L'Union internationale des transports routiers (IRU) a consacré un briefing au coût des motorisations alternatives au diesel en France, « TCO et CO₂ en France : le coût des camions de demain ». Sa conclusion principale : le véhicule électrique à batterie affiche un coût total de possession (TCO) inférieur au diesel de référence, de 13 % pour un ensemble articulé de 44 tonnes en usage autoroutier et de 7 % pour un porteur en usage régional, tout en réduisant les émissions de CO₂ de plus de 95 %. L'IRU précise que ses calculs excluent les salaires et les coûts de structure : les valeurs publiées servent à hiérarchiser les motorisations entre elles, sans refléter le TCO complet supporté par les transporteurs.

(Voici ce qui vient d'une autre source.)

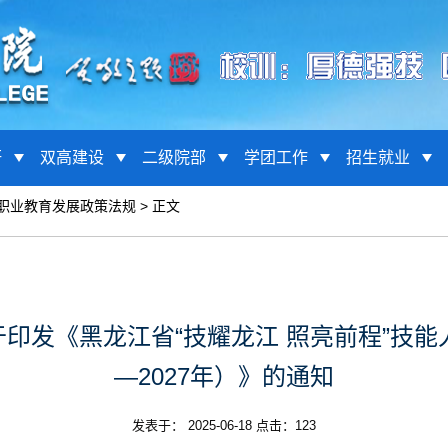
研
双高建设
二级院部
学团工作
招生就业
职业教育发展政策法规
> 正文
印发《黑龙江省“技耀龙江 照亮前程”技能人
—2027年）》的通知
发表于： 2025-06-18 点击：
123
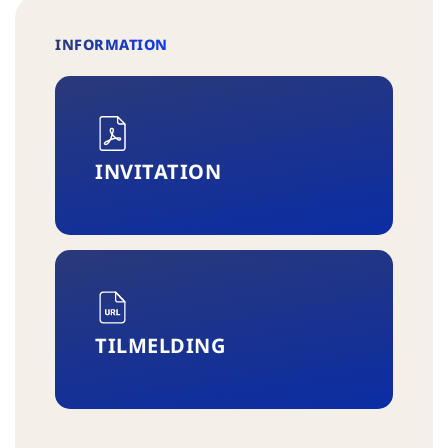
INFORMATION
INVITATION
TILMELDING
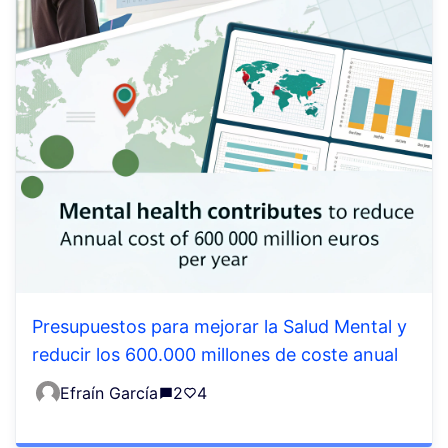
Presupuestos para mejorar la Salud Mental y
reducir los 600.000 millones de coste anual
Efraín García
2
4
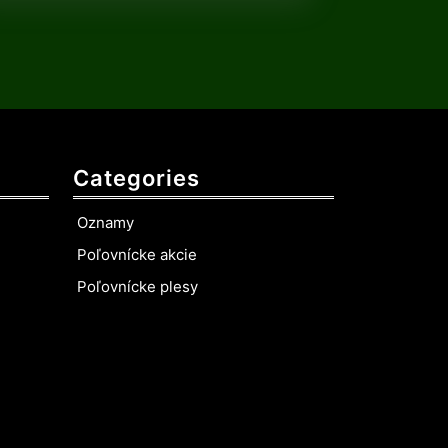
Categories
Oznamy
Poľovnícke akcie
Poľovnícke plesy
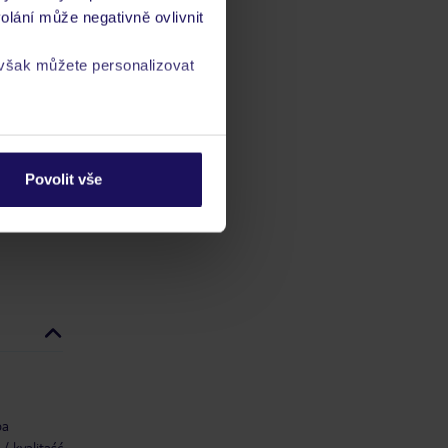
olání může negativně ovlivnit
 však můžete personalizovat
ch
vis 24/7
a
zásadách ochrany
Povolit vše
ba
/ kvalitaść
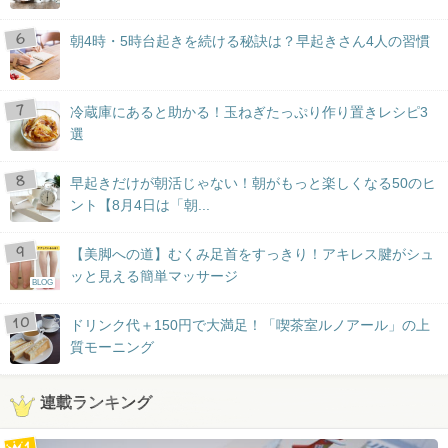
朝4時・5時台起きを続ける秘訣は？早起きさん4人の習慣
冷蔵庫にあると助かる！玉ねぎたっぷり作り置きレシピ3
選
早起きだけが朝活じゃない！朝がもっと楽しくなる50のヒ
ント【8月4日は「朝...
【美脚への道】むくみ足首をすっきり！アキレス腱がシュ
ッと見える簡単マッサージ
BLOG
ドリンク代＋150円で大満足！「喫茶室ルノアール」の上
質モーニング
連載ランキング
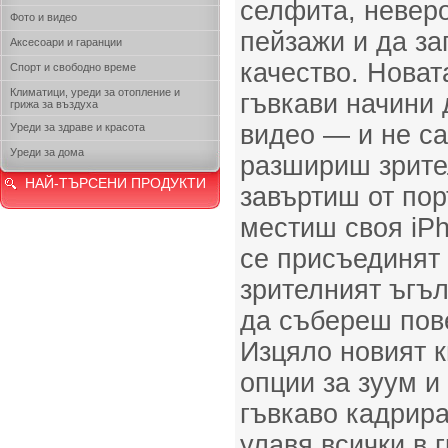
селфита, неверо
Фото и видео
пейзажи и да за
Аксесоари и гаранции
качество. Новат
Спорт и свободно време
Климатици, уреди за отопление и
гъвкави начини
грижа за въздуха
видео — и не са
Уреди за здраве и красота
Уреди за дома
разшириш зрите
НАЙ-ТЪРСЕНИ ПРОДУКТИ
завъртиш от пор
местиш своя iPh
се присъединят
зрителният ъгъл
да събереш пов
Изцяло новият к
опции за зуум и
гъвкаво кадрира
улавя всички в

Une compétitivité suspendue aux aides publiques
Cette compétitivité de l'électrique tient presque entièrement au soutien public. L'étude intègre les aides annoncées pour le 1ᵉʳ juin 2026, soit 107 436 euros de bonification pour le tracteur d'un ensemble articulé et 59 328 euros pour un porteur, plus une aide de 15 000 euros d'EDF pour les TPE-PME. L'IRU est explicite : sans ces dispositifs, l'électrique perd tout avantage économique, son TCO repassant 25 à 30 % au-dessus du diesel. L'analyse suppose en outre un réseau de bornes « aujourd'hui quasi inexistant » , et la compétitivité de l'électrique ne vaut qu'en dessous de 15 tonnes de charge, au-delà desquelles les moteurs thermiques regagnent en efficience.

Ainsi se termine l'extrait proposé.